Well, maybe. Supermarkets will be supermarkets even when they are coping with a major national emergency.

These days I don’t argue with colleagues or even disagree with them. If someone under stress needs to get something off their chest I’m not going to tell them to keep it there. We’ve all got to help each other get through this.

And it’s a real issue. Our company has just under 50,000 people off work. Many of these are in the officially vulnerable category – over 70, pregnant and so on – and have been sent home on full pay. Others are self-isolating because people they live with have symptoms of the virus. And of course others have symptoms of the virus themselves. We’ve not been told how many. But people whose family members are vulnerable but not showing any symptoms are still coming to work at the risk of infecting their loved ones. These are the colleagues most worried about what exactly they will take home with them when their shifts are over.

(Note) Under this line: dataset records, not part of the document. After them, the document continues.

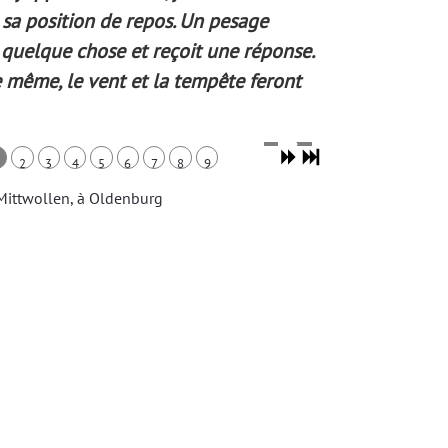
sa position de repos. Un pesage
t quelque chose et reçoit une réponse.
e même, le vent et la tempête feront
2
3
4
5
6
7
8
9
 Mittwollen, à Oldenburg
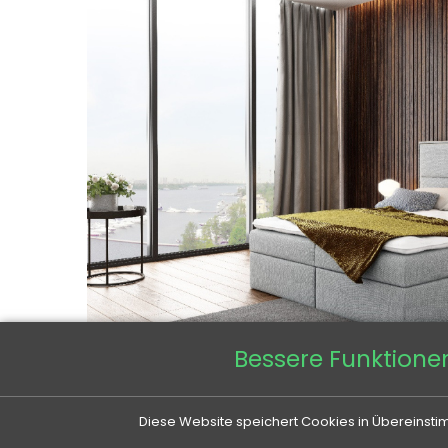
Bessere Funktione
Diese Website speichert Cookies in Übereinstim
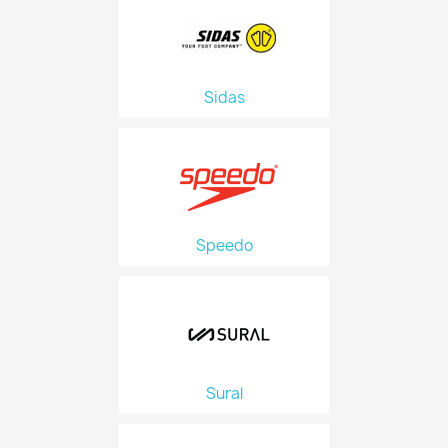
Sidas
Speedo
Sural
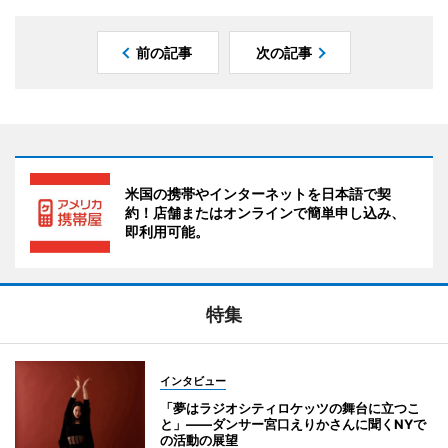
前の記事
次の記事
米国の携帯やインターネットを日本語で契
約！店舗またはオンラインで簡単申し込み、
即利用可能。
特集
インタビュー
「夢はラジオシティロケッツの舞台に立つこ
と」――ダンサー宮口えりかさんに聞くNYで
の活動の展望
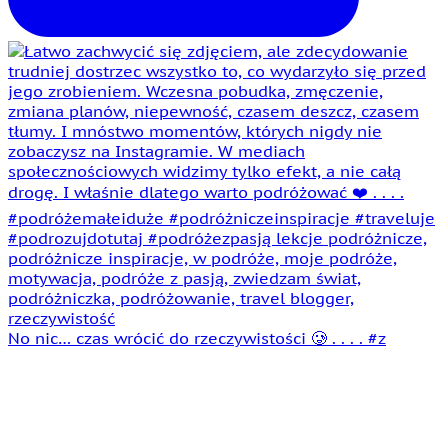
No nic… czas wrócić do rzeczywistości 🥲 . . . . #z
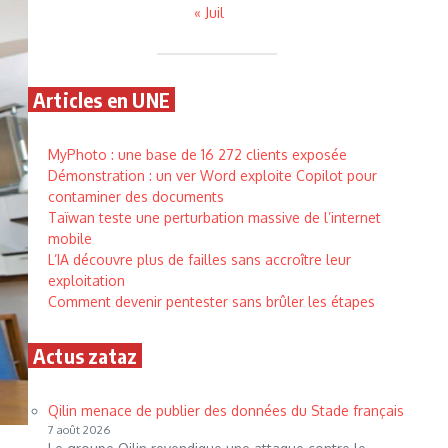
« Juil
Articles en UNE
MyPhoto : une base de 16 272 clients exposée
Démonstration : un ver Word exploite Copilot pour
contaminer des documents
Taïwan teste une perturbation massive de l’internet
mobile
L’IA découvre plus de failles sans accroître leur
exploitation
Comment devenir pentester sans brûler les étapes
Actus zataz
Qilin menace de publier des données du Stade français
7 août 2026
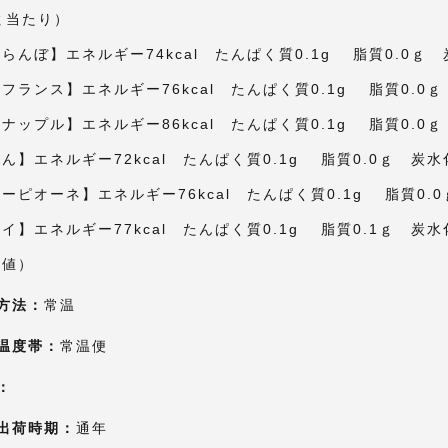
ｇ当たり）
らんぼ】エネルギー74kcal たんぱく質0.1g 脂質0.0ｇ 
フランス】エネルギー76kcal たんぱく質0.1g 脂質0.0ｇ
ナップル】エネルギー86kcal たんぱく質0.1g 脂質0.0ｇ
ん】エネルギー72kcal たんぱく質0.1g 脂質0.0ｇ 炭水
ーピオーネ】エネルギー76kcal たんぱく質0.1g 脂質0.0
イ】エネルギー77kcal たんぱく質0.1g 脂質0.1ｇ 炭水
定値）
方法：
常温
温度帯：
常温便
：
出荷時期：
通年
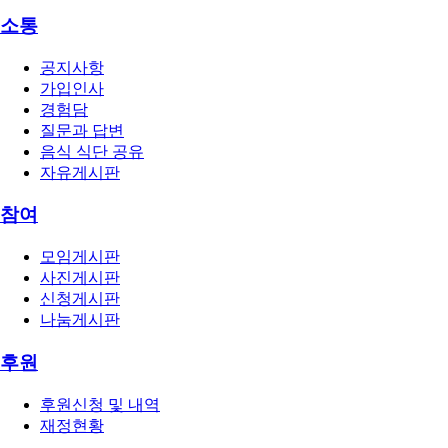
소통
공지사항
가입인사
경험담
질문과 답변
음식 식단 공유
자유게시판
참여
모임게시판
사진게시판
신청게시판
나눔게시판
후원
후원신청 및 내역
재정현황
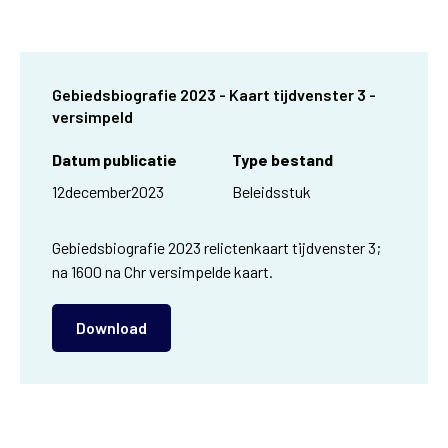
Gebiedsbiografie 2023 - Kaart tijdvenster 3 -
versimpeld
Datum publicatie
Type bestand
12
december
2023
Beleidsstuk
Gebiedsbiografie 2023 relictenkaart tijdvenster 3;
na 1600 na Chr versimpelde kaart.
Download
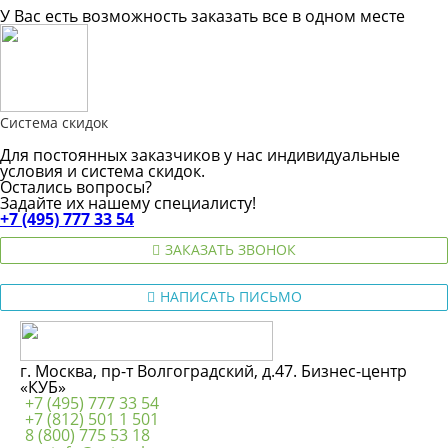
У Вас есть возможность заказать все в одном месте
Система скидок
Для постоянных заказчиков у нас индивидуальные
условия и система скидок.
Остались вопросы?
Задайте их нашему специалисту!
+7 (495) 777 33 54
ЗАКАЗАТЬ ЗВОНОК
НАПИСАТЬ ПИСЬМО
г. Москва, пр-т Волгоградский, д.47. Бизнес-центр
«КУБ»
+7 (495) 777 33 54
+7 (812) 501 1 501
8 (800) 775 53 18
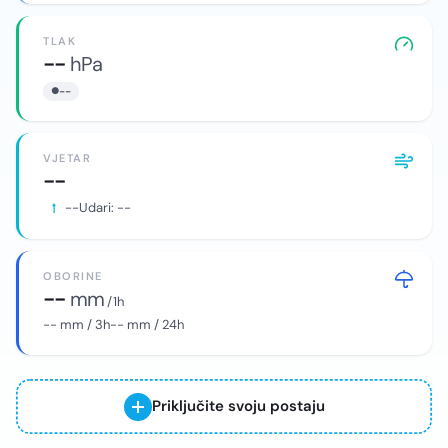
TLAK
--
hPa
--
VJETAR
--
--
Udari:
--
OBORINE
--
mm
/ 1h
--
mm / 3h
--
mm / 24h
Priključite svoju postaju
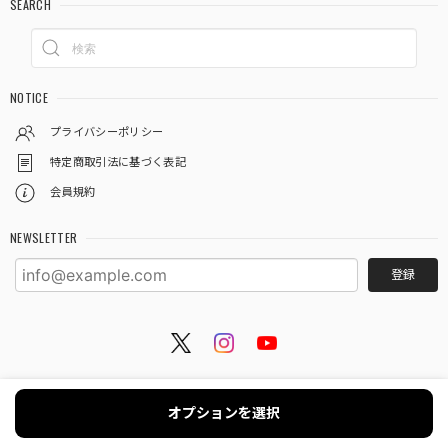
SEARCH
NOTICE
プライバシーポリシー
特定商取引法に基づく表記
会員規約
NEWSLETTER
登録
© ANDESIR【アンデジール】（andanteからブランド名リニューアルしました）水着・
オプションを選択
浴衣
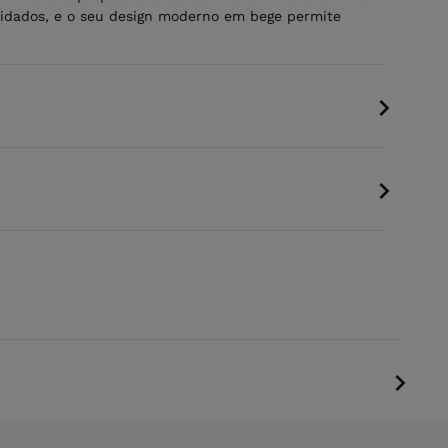
vidados, e o seu design moderno em bege permite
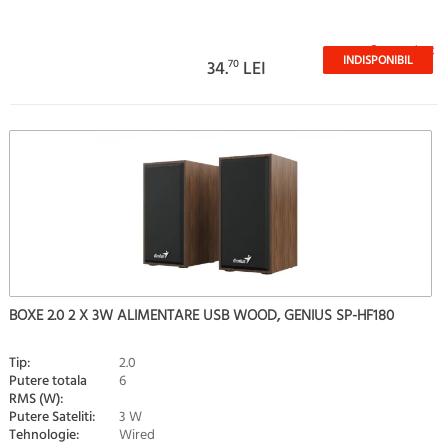
Stoc epuizat
INDISPONIBIL
34.
70
LEI
BOXE 2.0 2 X 3W ALIMENTARE USB WOOD, GENIUS SP-HF180
Tip:
2.0
Putere totala
6
RMS (W):
Putere Sateliti:
3 W
Tehnologie:
Wired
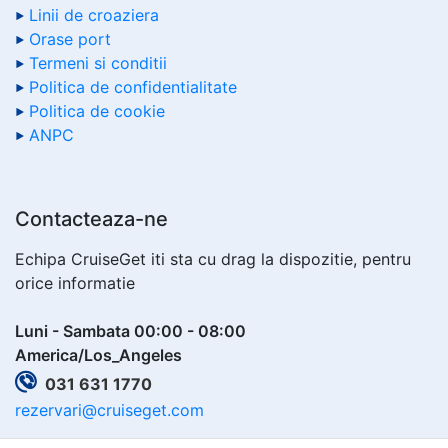
Linii de croaziera
Orase port
Termeni si conditii
Politica de confidentialitate
Politica de cookie
ANPC
Contacteaza-ne
Echipa CruiseGet iti sta cu drag la dispozitie, pentru
orice informatie
Luni - Sambata 00:00 - 08:00
America/Los_Angeles
031 631 1770
rezervari@cruiseget.com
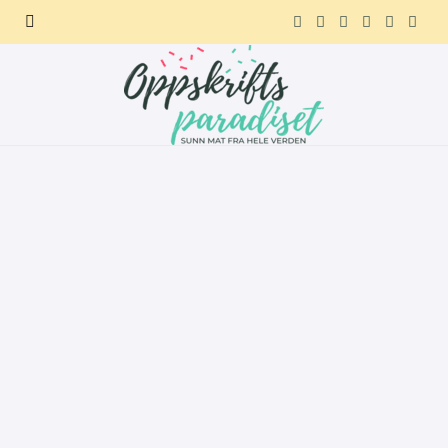
F
X
I
P
R
T
a
(
n
i
e
e
c
T
s
n
d
l
e
w
t
t
d
e
b
i
a
e
i
g
o
t
g
r
t
r
o
t
r
e
a
k
e
a
s
m
r
m
t
)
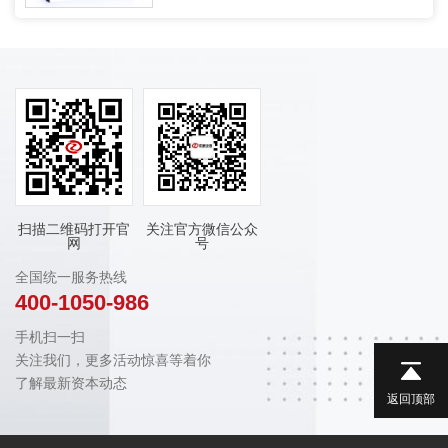
扫描二维码打开官
关注官方微信公众
网
号
全国统一服务热线
400-1050-986
手机扫一扫
关注我们，更多活动惊喜等着你
了解最新资本动态
返回顶部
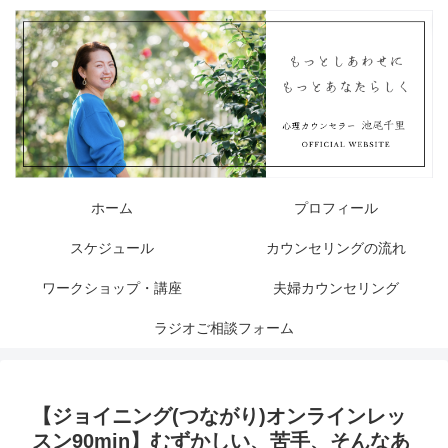
ホーム
プロフィール
スケジュール
カウンセリングの流れ
ワークショップ・講座
夫婦カウンセリング
ラジオご相談フォーム
【ジョイニング(つながり)オンラインレッ
スン90min】むずかしい、苦手、そんなあ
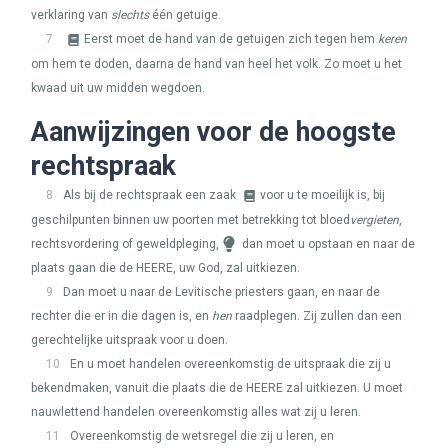
verklaring van
slechts
één getuige.
7
Eerst moet de hand van de getuigen zich tegen hem
keren
om hem te doden, daarna de hand van heel het volk. Zo moet u het
kwaad uit uw midden wegdoen.
Aanwijzingen voor de hoogste
rechtspraak
8
Als bij de rechtspraak een zaak
voor u te moeilijk is, bij
geschilpunten binnen uw poorten met betrekking tot bloed
vergieten
,
rechtsvordering of geweldpleging,
dan moet u opstaan en naar de
plaats gaan die de
HEERE
, uw God, zal uitkiezen.
9
Dan moet u naar de Levitische priesters gaan, en naar de
rechter die er in die dagen is, en
hen
raadplegen. Zij zullen dan een
gerechtelijke uitspraak voor u doen.
10
En u moet handelen overeenkomstig de uitspraak die zij u
bekendmaken, vanuit die plaats die de
HEERE
zal uitkiezen. U moet
nauwlettend handelen overeenkomstig alles wat zij u leren.
11
Overeenkomstig de wetsregel die zij u leren, en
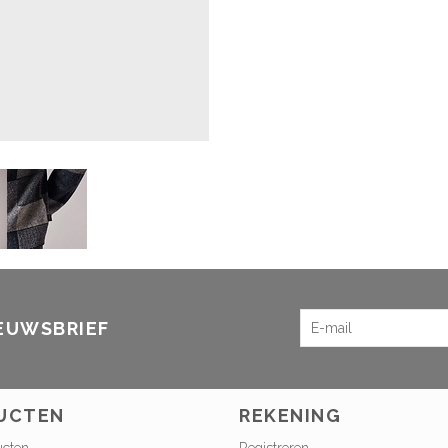
IEUWSBRIEF
UCTEN
REKENING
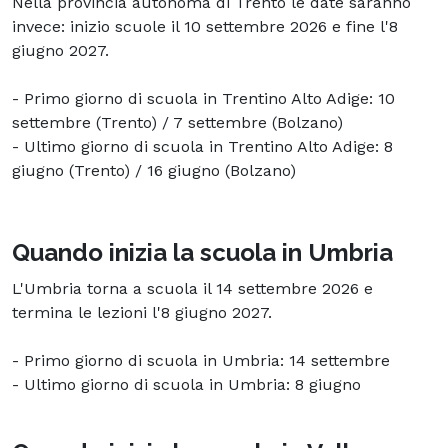
Nella provincia autonoma di Trento le date saranno
invece: inizio scuole il 10 settembre 2026 e fine l'8
giugno 2027.
- Primo giorno di scuola in Trentino Alto Adige: 10
settembre (Trento) / 7 settembre (Bolzano)
- Ultimo giorno di scuola in Trentino Alto Adige: 8
giugno (Trento) / 16 giugno (Bolzano)
Quando inizia la scuola in Umbria
L'Umbria torna a scuola il 14 settembre 2026 e
termina le lezioni l'8 giugno 2027.
- Primo giorno di scuola in Umbria: 14 settembre
- Ultimo giorno di scuola in Umbria: 8 giugno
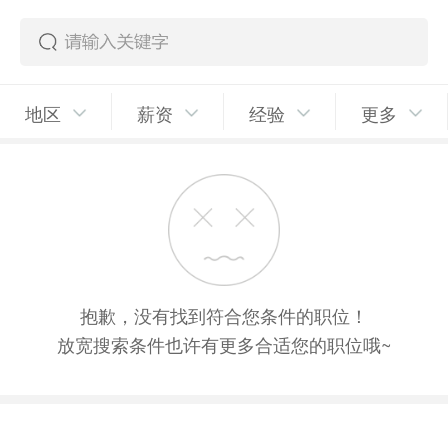
地区
薪资
经验
更多
抱歉，没有找到符合您条件的职位！
放宽搜索条件也许有更多合适您的职位哦~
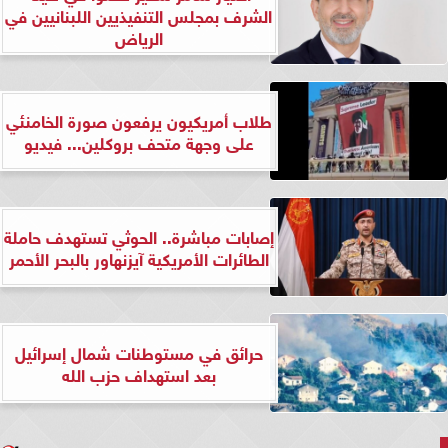
الشرف بمجلس التنفيذيين اللبنانيين في
الرياض
طلاب أمريكيون يرفعون صورة الخامنئي
على وجهة متحف بروكلين... فيديو
إصابات مباشرة.. الحوثي تستهدف حاملة
الطائرات الأمريكية آيزنهاور بالبحر الأحمر
حرائق في مستوطنات شمال إسرائيل
بعد استهداف حزب الله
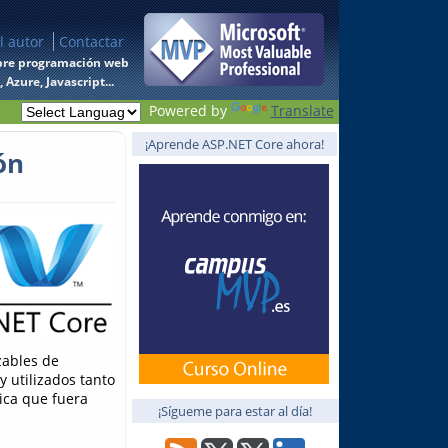
l autor
Contactar
 sobre programación web
Azure, Javascript...
Powered by
Translate
¡Aprende ASP.NET Core ahora!
ón
zables de
 utilizados tanto
ica que fuera
¡Sígueme para estar al día!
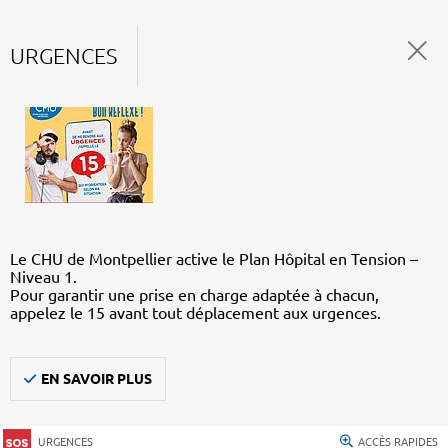
URGENCES
Le CHU de Montpellier active le Plan Hôpital en Tension –
Niveau 1.
Pour garantir une prise en charge adaptée à chacun,
appelez le 15 avant tout déplacement aux urgences.
EN SAVOIR PLUS
URGENCES
ACCÈS RAPIDES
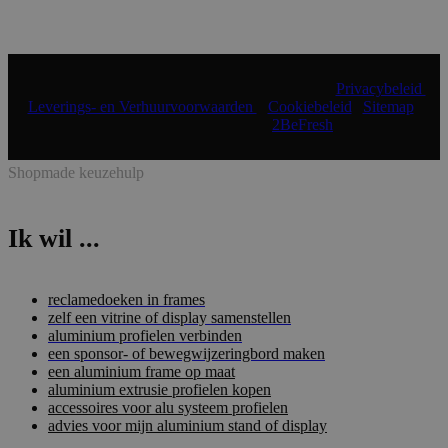
© 2024 Shopmade | Alle rechten voorbehouden |
Privacybeleid
|
Leverings- en Verhuurvoorwaarden
|
Cookiebeleid
|
Sitemap
|
Realisatie & onderhoud:
2BeFresh
Shopmade keuzehulp
Ik wil ...
reclamedoeken in frames
zelf een vitrine of display samenstellen
aluminium profielen verbinden
een sponsor- of bewegwijzeringbord maken
een aluminium frame op maat
aluminium extrusie profielen kopen
accessoires voor alu systeem profielen
advies voor mijn aluminium stand of display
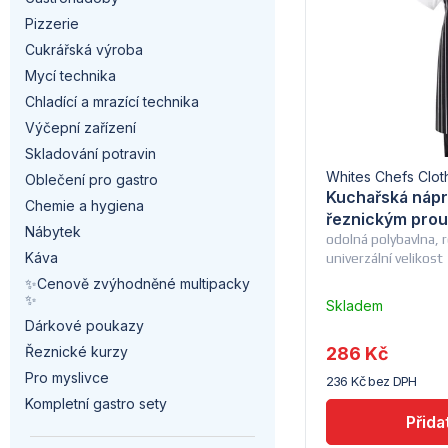
a
p
n
Pizzerie
n
i
Cukrářská výroba
í
Mycí technika
n
s
p
Chladící a mrazící technika
í
Výčepní zařízení
p
r
Skladování potravin
p
r
Whites Chefs Clot
Oblečení pro gastro
o
Kuchařská nápr
a
Chemie a hygiena
o
řeznickým prou
d
Nábytek
odolná polybavlna,
n
d
Káva
univerzální velikost
u
✨Cenově zvýhodněné multipacky
e
u
✨
Skladem
k
–
l
Dárkové poukazy
k
Troubsko
t
286 Kč
Řeznické kurzy
t
Pro myslivce
236 Kč bez DPH
ů
Kompletní gastro sety
ů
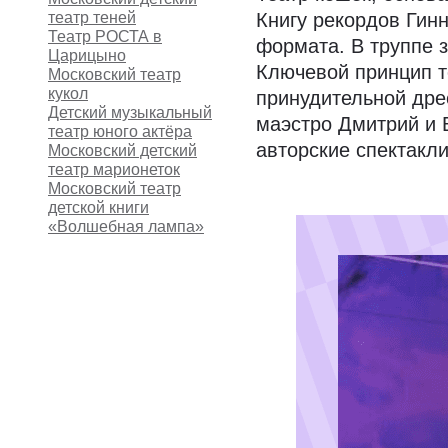
театр теней
Книгу рекордов Гин
Театр РОСТА в
формата. В труппе 
Царицыно
Ключевой принцип т
Московский театр
кукол
принудительной дре
Детский музыкальный
маэстро Дмитрий и 
театр юного актёра
авторские спектакли
Московский детский
театр марионеток
Московский театр
детской книги
«Волшебная лампа»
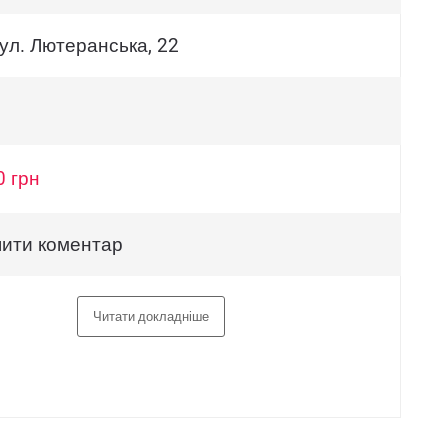
вул. Лютеранська, 22
0 грн
ити коментар
Читати докладніше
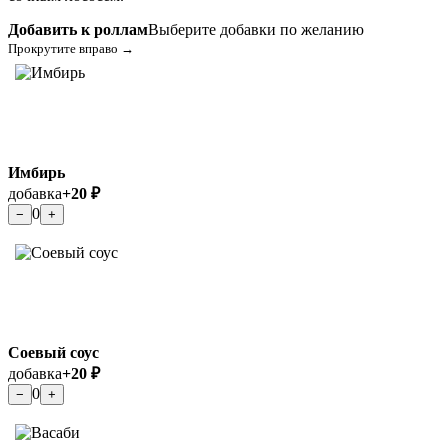
Добавить к роллам
Выберите добавки по желанию
Прокрутите вправо →
Имбирь
добавка
+20 ₽
0
−
+
Соевый соус
добавка
+20 ₽
0
−
+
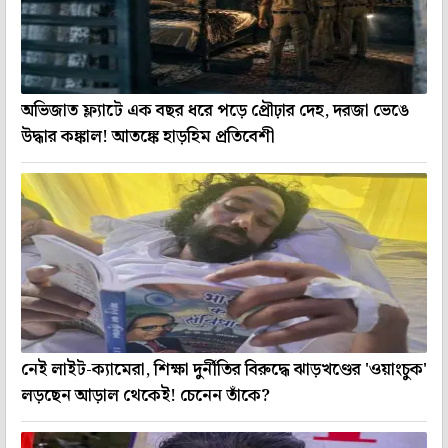
অভিজাত ফ্ল্যাটে এক বছর ধরে পড়ে প্রৌঢ়ার দেহ, দরজা ভেঙে
উদ্ধার কঙ্কাল! আতঙ্কে হাড়হিম প্রতিবেশী
নেই লাইট-ক্যামেরা, শিক্ষা দুর্নীতির বিরুদ্ধে ঝাড়খণ্ডের 'ওয়াংচুক'
লড়ছেন আড়াল থেকেই! চেনেন তাঁকে?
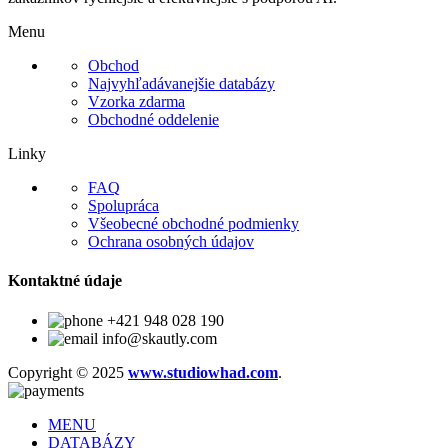
Menu
Obchod
Najvyhľadávanejšie databázy
Vzorka zdarma
Obchodné oddelenie
Linky
FAQ
Spolupráca
Všeobecné obchodné podmienky
Ochrana osobných údajov
Kontaktné údaje
+421 948 028 190
info@skautly.com
Copyright © 2025
www.studiowhad.com
.
MENU
DATABÁZY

But I still think she was wrong. As I write this we’re four weeks into a grinding process of social distancing, with no idea when it will end. In this context, anything that helps people endure the process and keep on keeping on counts as necessary. To adapt the old saying: a little of what you fancy helps keep us all alive.

This is about all that I’ve got to say on the subject of retail life in time of pandemic. I hope I’ve given a sense of how strange it all is. But there’s a reason the everyday things shopworkers do are known as “routines”: after a while even the strangeness becomes routine as we settle into the new normal and hope
it’s not too long before the old normal comes back.

And I have to say that the main reason we’re all turning up for work right now is the same reason we always turned up: we need the money. We’re thankful for the danger money premium we get right now, though obviously not thankful for the danger. Not that we’re in that much danger. The company secured large amounts of PPE at the beginning of the crisis and has passed most of it on to the NHS. Its need is greater than ours.

I will say that it’s nice to have suddenly become a “key worker” rather than just a shelf stacker. It’s good to hear all the shout-outs by the DJs on late night radio. It’s pleasing that the Google people gave shopworkers some recognition on their homepage doodle, along with all those famous people you never heard of. It’s nice to be remembered from time to time.

Some other people to remember. The thousands of temporary colleagues and agency people who stepped up to fill the gap when so many of our friends and co-workers had to stay home. The millions of people in non-key worker jobs who have to expose themselves to danger because their companies don’t see why a potentially lethal pandemic should stop them making money. And the people who don’t have any work at all: a recent industry survey of 4,000 people by a retail industry group found that 3 per cent had eaten literally nothing over the past 24 hours.

We still have the food bank bins in store. Pick up a few essential items for them if you can. And why not pick up a few inessential items while you’re at it. I hear Easter eggs are going cheap right now.